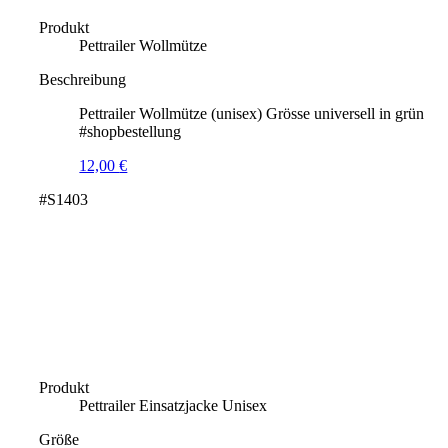
Produkt
Pettrailer Wollmütze
Beschreibung
Pettrailer Wollmütze (unisex) Grösse universell in grün
#shopbestellung
12,00
€
#S1403
Produkt
Pettrailer Einsatzjacke Unisex
Größe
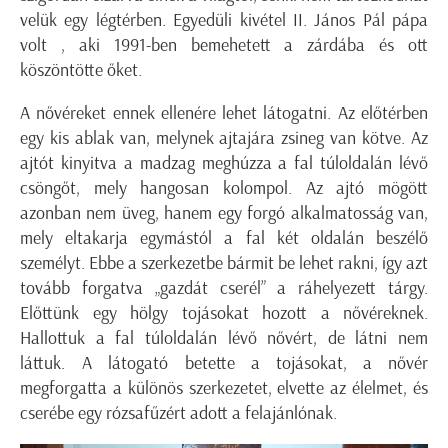
velük egy légtérben. Egyedüli kivétel II. János Pál pápa
volt , aki 1991-ben bemehetett a zárdába és ott
köszöntötte őket.
A nővéreket ennek ellenére lehet látogatni. Az előtérben
egy kis ablak van, melynek ajtajára zsineg van kötve. Az
ajtót kinyitva a madzag meghúzza a fal túloldalán lévő
csöngőt, mely hangosan kolompol. Az ajtó mögött
azonban nem üveg, hanem egy forgó alkalmatosság van,
mely eltakarja egymástól a fal két oldalán beszélő
személyt. Ebbe a szerkezetbe bármit be lehet rakni, így azt
tovább forgatva „gazdát cserél” a ráhelyezett tárgy.
Előttünk egy hölgy tojásokat hozott a nővéreknek.
Hallottuk a fal túloldalán lévő nővért, de látni nem
láttuk. A látogató betette a tojásokat, a nővér
megforgatta a különös szerkezetet, elvette az élelmet, és
cserébe egy rózsafűzért adott a felajánlónak.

* _Exercise description_
Repeat the data above exactly; images are not part of the copy.

* _Result_
Produkt
Pettrailer Wollmütze
Beschreibung
Pettrailer Wollmütze (unisex) Grösse universell in grün
#shopbestellung
12,00
€
#S1403
Produkt
Pettrailer Einsatzjacke Unisex
Größe
velük egy légtérben. Egyedüli kivétel II. János Pál pápa
volt , aki 1991-ben bemehetett a zárdába és ott
köszöntötte őket.
A nővéreket ennek ellenére lehet látogatni. Az előtérben
egy kis ablak van, melynek ajtajára zsineg van kötve. Az
ajtót kinyitva a madzag meghúzza a fal túloldalán lévő
csöngőt, mely hangosan kolompol. Az ajtó mögött
azonban nem üveg, hanem egy forgó alkalmatosság van,
mely eltakarja egymástól a fal két oldalán beszélő
személyt. Ebbe a szerkezetbe bármit be lehet rakni, így azt
tovább forgatva „gazdát cserél” a ráhelyezett tárgy.
Előttünk egy hölgy tojásokat hozott a nővéreknek.
Hallottuk a fal túloldalán lévő nővért, de látni nem
láttuk. A látogató betette a tojásokat, a nővér
megforgatta a különös szerkezetet, elvette az élelmet, és
cserébe egy rózsafűzért adott a felajánlónak.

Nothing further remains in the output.